Now, at the seat of California’s legislative power, I saw that statis—no evolution, status quo, everybody frustrated, nothing getting accomplished—is at least partially the result of the confusion wrought by overlapping messages that sound the same. 

A few weeks later, something similar happened at the Coalition for Compassionate Care of California’s summit, also in California. In more than one session, this group of humanitarian, dedicated palliative care professionals lamented the lack of staff; hiring and retention challenges; a lack of understanding about what it is that palliative care does, and more.

If I closed my eyes and just listened, like a seashell in a conference center, I could have been at any Mobile Medical event. The talking points reminded me of a presentation by Thornton Kirby, president of the South Carolina Hospital Association, during the 2022 South Carolina EMS Symposium.

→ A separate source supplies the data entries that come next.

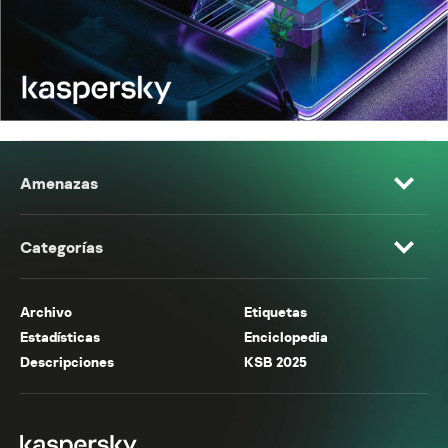
Amenazas
Categorías
Archivo
Etiquetas
Estadísticas
Enciclopedia
Descripciones
KSB 2025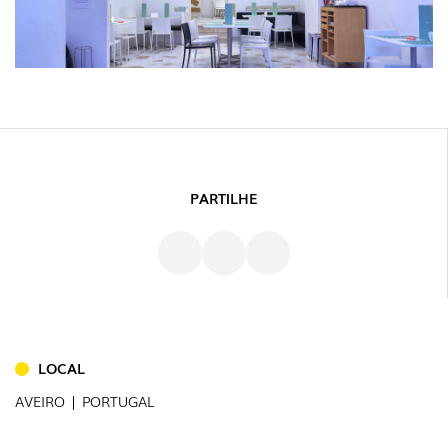
PARTILHE
INTERIOR
LOCAL
(86)
AVEIRO | PORTUGAL
EXTERIOR
(22)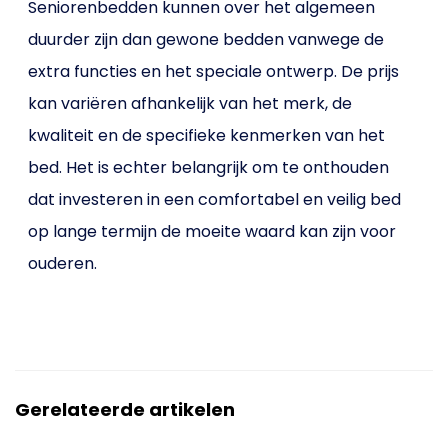
Seniorenbedden kunnen over het algemeen
duurder zijn dan gewone bedden vanwege de
extra functies en het speciale ontwerp. De prijs
kan variëren afhankelijk van het merk, de
kwaliteit en de specifieke kenmerken van het
bed. Het is echter belangrijk om te onthouden
dat investeren in een comfortabel en veilig bed
op lange termijn de moeite waard kan zijn voor
ouderen.
Gerelateerde artikelen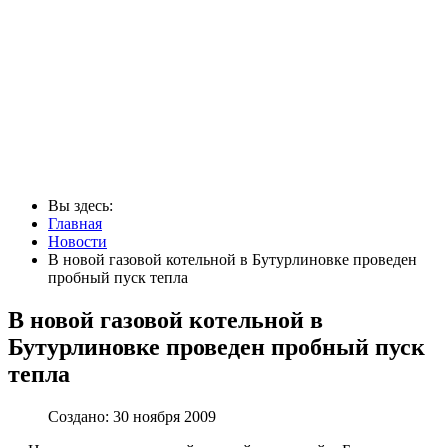
Вы здесь:
Главная
Новости
В новой газовой котельной в Бутурлиновке проведен
пробный пуск тепла
В новой газовой котельной в
Бутурлиновке проведен пробный пуск
тепла
Создано: 30 ноября 2009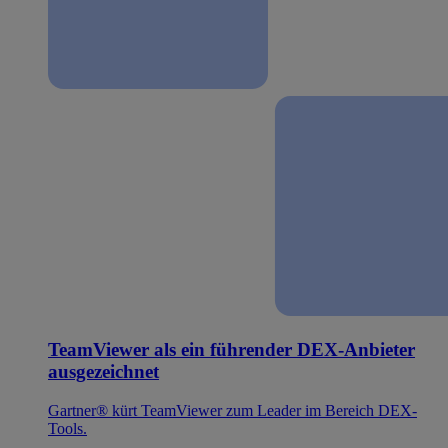
TeamViewer als ein führender DEX-Anbieter
ausgezeichnet
Gartner® kürt TeamViewer zum Leader im Bereich DEX-
Tools.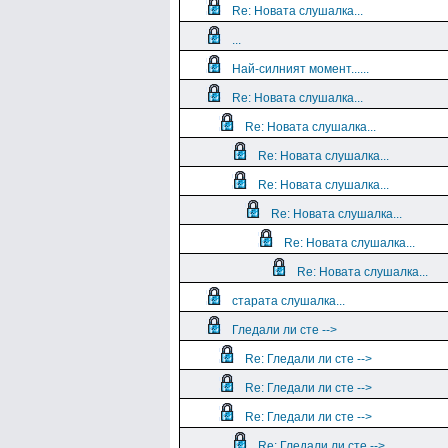
Re: Новата слушалка...
...
Най-силният момент......
Re: Новата слушалка...
Re: Новата слушалка...
Re: Новата слушалка...
Re: Новата слушалка...
Re: Новата слушалка...
Re: Новата слушалка...
Re: Новата слушалка...
старата слушалка...
Гледали ли сте -->
Re: Гледали ли сте -->
Re: Гледали ли сте -->
Re: Гледали ли сте -->
Re: Гледали ли сте -->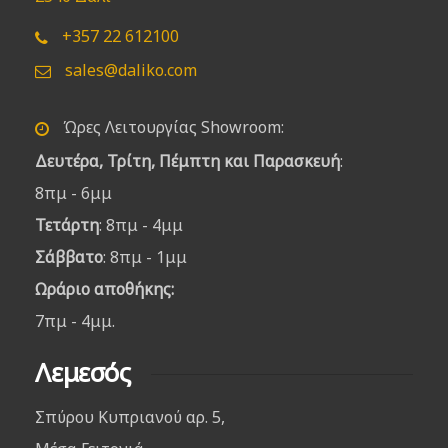
+357 22 612100
sales@daliko.com
Ώρες Λειτουργίας Showroom:
Δευτέρα, Τρίτη, Πέμπτη και Παρασκευή
:
8πμ - 6μμ
Τετάρτη
: 8πμ - 4μμ
Σάββατο
: 8πμ - 1μμ
Ωράριο αποθήκης:
7πμ - 4μμ.
Λεμεσός
Σπύρου Κυπριανού αρ. 5,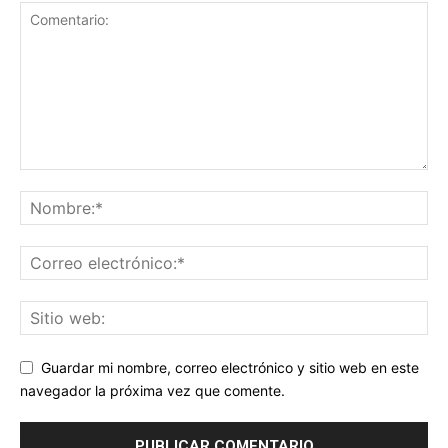
Guardar mi nombre, correo electrónico y sitio web en este
navegador la próxima vez que comente.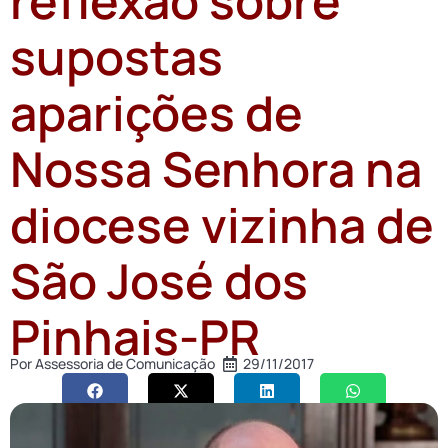
reflexão sobre
supostas
aparições de
Nossa Senhora na
diocese vizinha de
São José dos
Pinhais-PR
Por
Assessoria de Comunicação
29/11/2017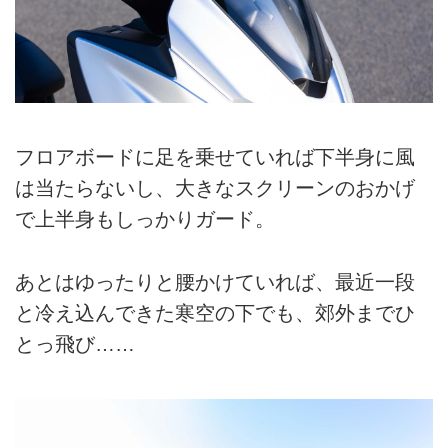
フロアボードに足を乗せていれば下半身に風
は当たらないし、大きなスクリーンのおかげ
で上半身もしっかりガード。
あとはゆったりと腰かけていれば、最近一段
と冷え込んできた寒空の下でも、郊外までひ
とっ飛び……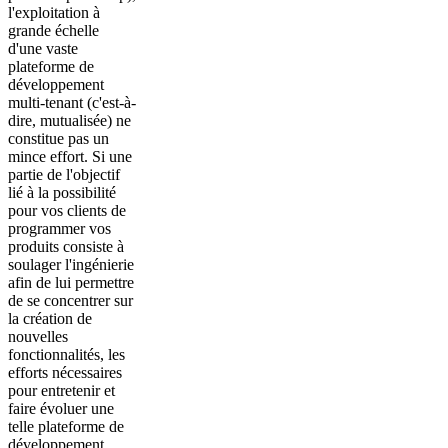
l'exploitation à
grande échelle
d'une vaste
plateforme de
développement
multi-tenant (c'est-à-
dire, mutualisée) ne
constitue pas un
mince effort. Si une
partie de l'objectif
lié à la possibilité
pour vos clients de
programmer vos
produits consiste à
soulager l'ingénierie
afin de lui permettre
de se concentrer sur
la création de
nouvelles
fonctionnalités, les
efforts nécessaires
pour entretenir et
faire évoluer une
telle plateforme de
développement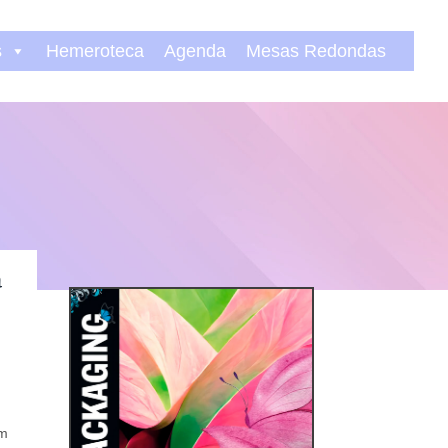
s
Hemeroteca
Agenda
Mesas Redondas
a
um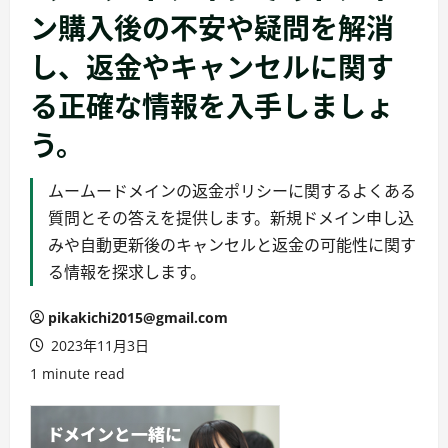
ン購入後の不安や疑問を解消
し、返金やキャンセルに関す
る正確な情報を入手しましょ
う。
ムームードメインの返金ポリシーに関するよくある
質問とその答えを提供します。新規ドメイン申し込
みや自動更新後のキャンセルと返金の可能性に関す
る情報を探求します。
pikakichi2015@gmail.com
2023年11月3日
1 minute read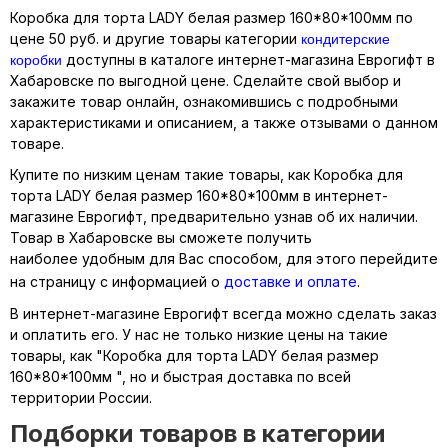
Коробка для торта LADY белая размер 160*80*100мм по
кондитерские
цене 50 руб. и другие товары категории
коробки
доступны в каталоге интернет-магазина Еврогифт в
Хабаровске по выгодной цене. Сделайте свой выбор и
закажите товар онлайн, ознакомившись с подробными
характеристиками и описанием, а также отзывами о данном
товаре.
Купите по низким ценам такие товары, как Коробка для
торта LADY белая размер 160*80*100мм в интернет-
магазине Еврогифт, предварительно узнав об их наличии.
Товар в Хабаровске вы сможете получить
наиболее удобным для Вас способом, для этого перейдите
на страницу с информацией о
доставке и оплате
.
В интернет-магазине Еврогифт всегда можно сделать заказ
и оплатить его. У нас не только низкие цены на такие
товары, как "Коробка для торта LADY белая размер
160*80*100мм ", но и быстрая доставка по всей
территории России.
Подборки товаров в категории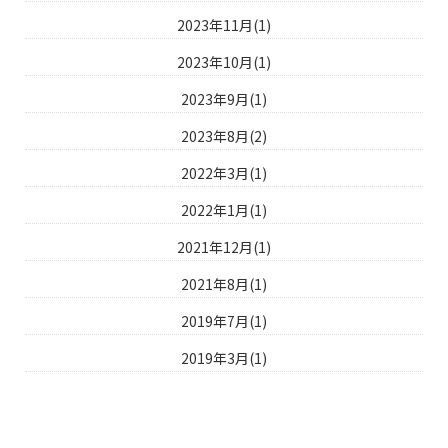
2023年11月(1)
2023年10月(1)
2023年9月(1)
2023年8月(2)
2022年3月(1)
2022年1月(1)
2021年12月(1)
2021年8月(1)
2019年7月(1)
2019年3月(1)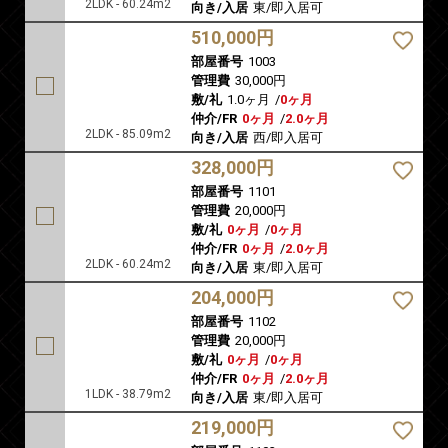
2LDK - 60.24m2
向き/入居
東/即入居可
510,000円
部屋番号
1003
管理費
30,000円
敷/礼
1.0ヶ月
/
0ヶ月
仲介/FR
0ヶ月
/
2.0ヶ月
2LDK - 85.09m2
向き/入居
西/即入居可
328,000円
部屋番号
1101
管理費
20,000円
敷/礼
0ヶ月
/
0ヶ月
仲介/FR
0ヶ月
/
2.0ヶ月
2LDK - 60.24m2
向き/入居
東/即入居可
204,000円
部屋番号
1102
管理費
20,000円
敷/礼
0ヶ月
/
0ヶ月
仲介/FR
0ヶ月
/
2.0ヶ月
1LDK - 38.79m2
向き/入居
東/即入居可
219,000円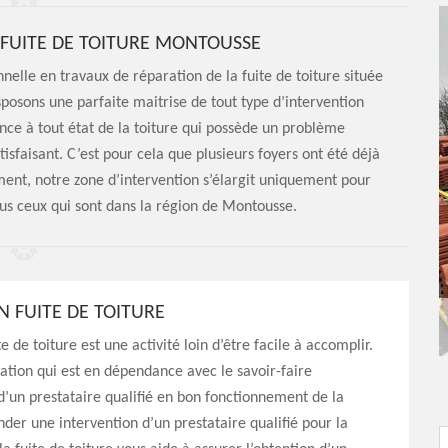
 FUITE DE TOITURE MONTOUSSE
elle en travaux de réparation de la fuite de toiture située
posons une parfaite maitrise de tout type d’intervention
nce à tout état de la toiture qui possède un problème
tisfaisant. C’est pour cela que plusieurs foyers ont été déjà
ement, notre zone d’intervention s’élargit uniquement pour
ous ceux qui sont dans la région de Montousse.
N FUITE DE TOITURE
e de toiture est une activité loin d’être facile à accomplir.
ation qui est en dépendance avec le savoir-faire
d’un prestataire qualifié en bon fonctionnement de la
der une intervention d’un prestataire qualifié pour la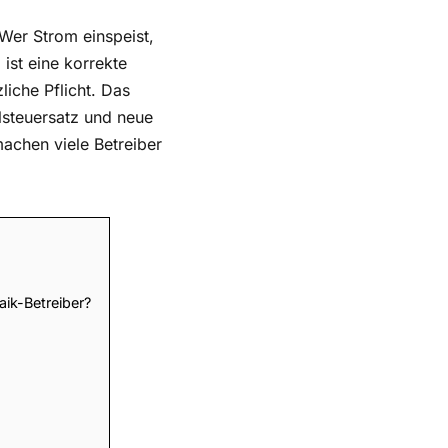
. Wer Strom einspeist,
ist eine korrekte
iche Pflicht. Das
lsteuersatz und neue
achen viele Betreiber
ik-Betreiber?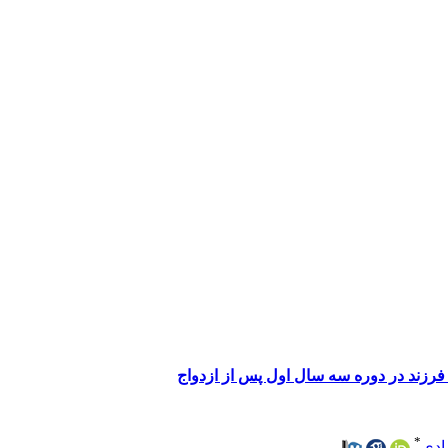
فرزند در دوره سه سال اول پس از ازدواج
*
ادی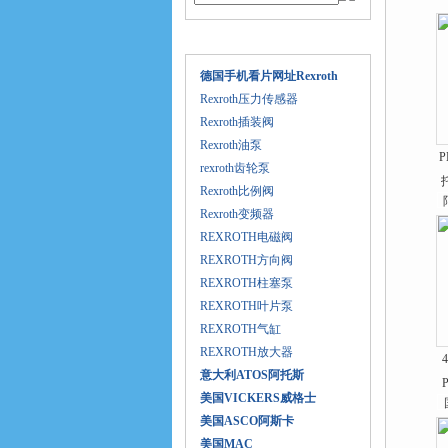
产品目录
德国手机看片网址Rexroth
Rexroth压力传感器
Rexroth插装阀
Rexroth油泵
P
rexroth齿轮泵
Rexroth比例阀
Rexroth变频器
REXROTH电磁阀
REXROTH方向阀
REXROTH柱塞泵
REXROTH叶片泵
REXROTH气缸
REXROTH放大器
意大利ATOS阿托斯
美国VICKERS威格士
美国ASCO阿斯卡
美国MAC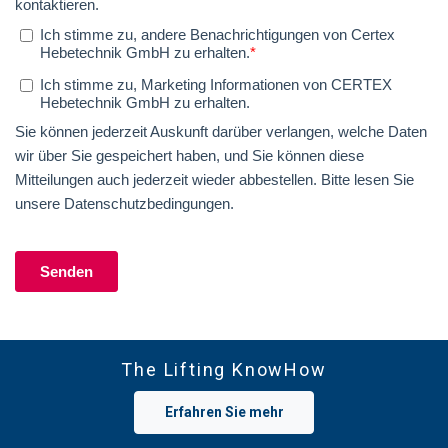
The Lifting KnowHow
Erfahren Sie mehr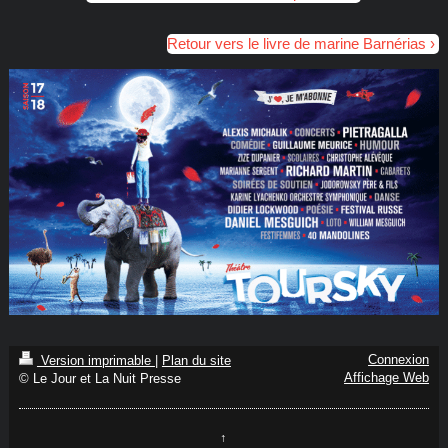
Retour vers le livre de marine Barnérias
Connexion
Version imprimable
|
Plan du site
Affichage Web
© Le Jour et La Nuit Presse
↑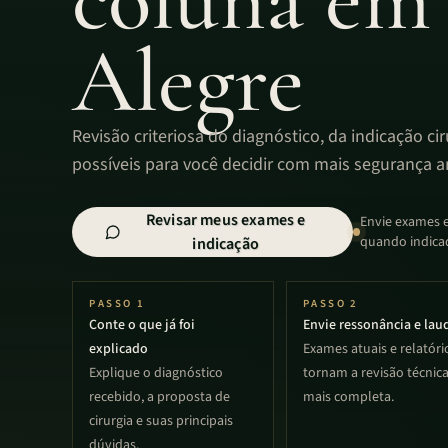
Alegre
Revisão criteriosa do diagnóstico, da indicação cir
possíveis para você decidir com mais segurança a
Revisar meus exames e
Envie exames e
quando indica
indicação
PASSO
1
PASSO
2
Conte o que já foi
Envie ressonância e lau
explicado
Exames atuais e relatóri
Explique o diagnóstico
tornam a revisão técnic
recebido, a proposta de
mais completa.
cirurgia e suas principais
dúvidas.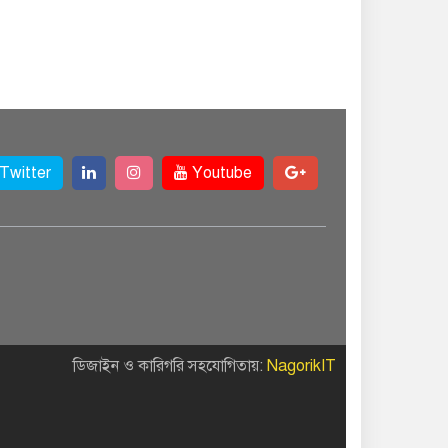
Twitter
Youtube
ডিজাইন ও কারিগরি সহযোগিতায়:
NagorikIT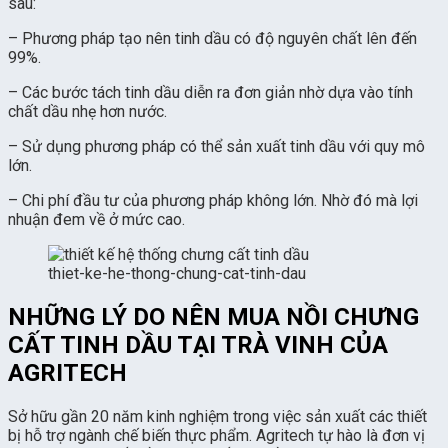
sau:
– Phương pháp tạo nên tinh dầu có độ nguyên chất lên đến
99%.
– Các bước tách tinh dầu diễn ra đơn giản nhờ dựa vào tính
chất dầu nhẹ hơn nước.
– Sử dụng phương pháp có thể sản xuất tinh dầu với quy mô
lớn.
– Chi phí đầu tư của phương pháp không lớn. Nhờ đó mà lợi
nhuận đem về ở mức cao.
thiet-ke-he-thong-chung-cat-tinh-dau
NHỮNG LÝ DO NÊN MUA NỒI CHƯNG
CẤT TINH DẦU TẠI TRÀ VINH CỦA
AGRITECH
Sở hữu gần 20 năm kinh nghiệm trong việc sản xuất các thiết
bị hỗ trợ ngành chế biến thực phẩm. Agritech tự hào là đơn vị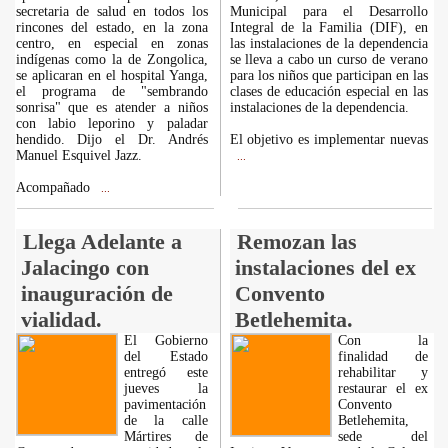
secretaria de salud en todos los
Municipal para el Desarrollo
rincones del estado, en la zona
Integral de la Familia (DIF), en
centro, en especial en zonas
las instalaciones de la dependencia
indígenas como la de Zongolica,
se lleva a cabo un curso de verano
se aplicaran en el hospital Yanga,
para los niños que participan en las
el programa de "sembrando
clases de educación especial en las
sonrisa" que es atender a niños
instalaciones de la dependencia.
con labio leporino y paladar
hendido. Dijo el Dr. Andrés
El objetivo es implementar nuevas
Manuel Esquivel Jazz.
...
Acompañado
...
Llega Adelante a
Remozan las
Jalacingo con
instalaciones del ex
inauguración de
Convento
vialidad.
Betlehemita.
El Gobierno
Con la
del Estado
finalidad de
entregó este
rehabilitar y
jueves la
restaurar el ex
pavimentación
Convento
de la calle
Betlehemita,
Mártires de
sede del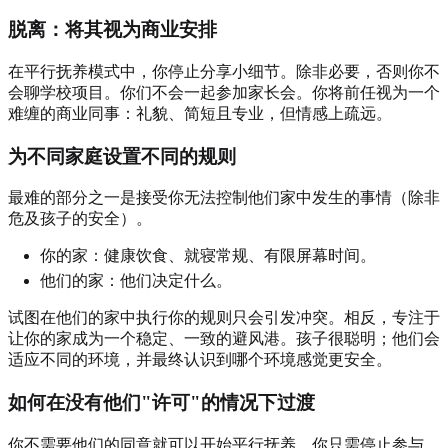
脱离：将其视为商业安排
在平行抚养模式中，你停止分享小细节。除非必要，否则你不
会聊学校项目。你们不会一起参加家长会。你将前任视为一个
难缠的商业同事：礼貌、简短且专业，但情感上疏远。
为不同家庭设置不同的规则
最难的部分之一是接受你无法控制他们家中发生的事情（除非
危及孩子的安全）。
你的家：健康饮食、就寝常规、有限屏幕时间。
他们的家：他们决定什么。
试图在他们的家中执行你的规则只会引发冲突。相反，专注于
让你的家成为一个稳定、一致的避风港。孩子很聪明；他们会
适应不同的环境，并最终认识到哪个环境感觉更安全。
如何在没有他们"许可"的情况下过渡
你不需要他们的同意就可以开始平行抚养。你只需停止参与。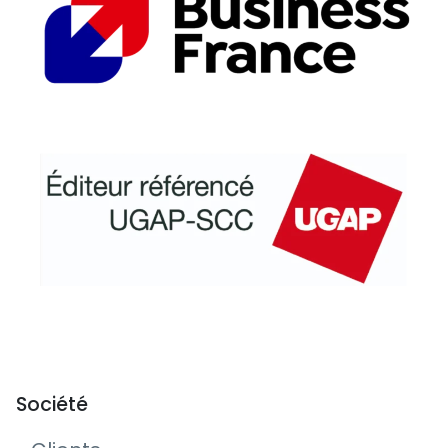
Société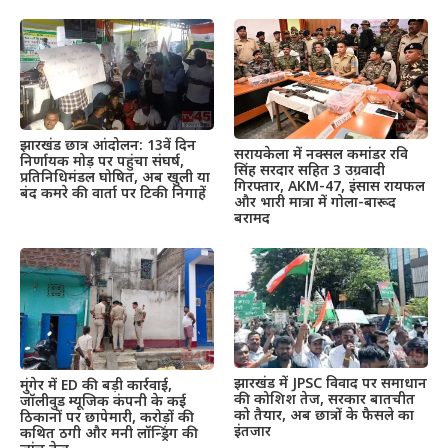
झारखंड छात्र आंदोलन: 13वें दिन
सरायकेला में नक्सल कमांडर रवि
निर्णायक मोड़ पर पहुंचा संघर्ष,
सिंह सरदार सहित 3 उग्रवादी
प्रतिनिधिमंडल घोषित, अब खुली या
गिरफ्तार, AKM-47, इंसास रायफल
बंद कमरे की वार्ता पर टिकी निगाहें
और भारी मात्रा में गोला-बारूद
बरामद
झारखंड में JPSC विवाद पर समाधान
मुंगेर में ED की बड़ी कार्रवाई,
की कोशिश तेज, सरकार बातचीत
जॉलीवुड म्यूजिक कंपनी के कई
को तैयार, अब छात्रों के फैसले का
ठिकानों पर छापेमारी, करोड़ों की
इंतजार
कथित ठगी और मनी लॉन्ड्रिंग की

Kirby stunned the audience by saying, “You feel like you’re the redheaded stepchild of the healthcare system? How do you think nurses feel next to doctors?” He explained that doctors feel the same way relative to health insurers.

Likewise, health insurers feel imposed upon by regulators.  And yet—what made Kirby’s comment so unusual was not its content: it was the fact that someone from a hospital association had showed up at an ambulance symposium. 

In 2023, at the California EMS Agency Administrators Conference (EMSAAC), two renowned county-level leaders lamented the lack of “interoperability” as a reason for various challenges in the Golden State.

I risked their ire when I raised my hand to say, “But a lack of interoperability is not limited to technology.” Where were the ambulance services, fire services, nursing services, and the hospitals? Where were the private agencies, the public agencies, the rural agencies, and the urban ones?

Where were the community paramedics, the dispatchers, the critical care paramedics, the social workers, the home health nurses, the palliative care docs and the hospice services? Where were the electronic health record vendors, the electronic patient care record companies, the health information exchanges, the pharmacy benefit managers, and the prescription drug monitoring services?

Where were the POLST registries, and the registries of young people with special health needs that are now sometimes tied to hospitals, sometimes to police departments, but rarely cross-pollinate knowledge? 

Interoperability isn’t just about technology: it is about knowing about who does what, who needs what, and having enough of a relationship with the fellow wearing another patch color to realize that you’re asking for the same things—in fact, maybe even asking with the same words!—but that by both of you asking separately rather than together, you’re actually tearing each other down.

The magic question therefore persists: From California to South Carolina, there is growing realization that every “color” of care professional feels largely the same way—stressed, among other emotions!—so why do we keep engaging in the same way, that is, separately and in a manner that reduces our political effectiveness? 

Put more simply: Instead of scheduling multiple congressional visits, each featuring ten meetings with ten people each, why not coordinate one meeting with a hundred or so people speaking with unified voice?

After all, if each group is asking for mostly the same thing, a win for one will be a win for all.  Success begets success.  Instead, in our current tribal environment, valuable messages devolve to sounding…gray.

This commentary reflects the opinion of the author and does not necessarily reflect the opinions of JEMS.